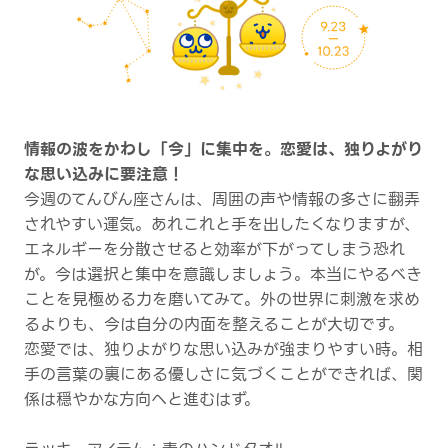
情報の波をかわし「今」に集中を。恋愛は、独りよがり
な思い込みに要注意！
今週のてんびん座さんは、周囲の声や情報の多さに翻弄
されやすい運気。あれこれと手を出したくなりますが、
エネルギーを分散させると効率が下がってしまう恐れ
が。今は選択と集中を意識しましょう。本当にやるべき
ことを見極める力を磨いてみて。外の世界に刺激を求め
るよりも、今は自分の内面を整えることが大切です。
恋愛では、独りよがりな思い込みが強まりやすい時。相
手の言葉の裏にある優しさに気づくことができれば、関
係は穏やかな方向へと進むはず。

* * * * * * *

Lines from the one with "ことを見極める力を磨いてみて。外の世界に刺激を求め" through the final line of the listing above should be duplicated word for word, and nothing else included.

SOLUTION TO THIS EXERCISE:
ことを見極める力を磨いてみて。外の世界に刺激を求め
るよりも、今は自分の内面を整えることが大切です。
恋愛では、独りよがりな思い込みが強まりやすい時。相
手の言葉の裏にある優しさに気づくことができれば、関
係は穏やかな方向へと進むはず。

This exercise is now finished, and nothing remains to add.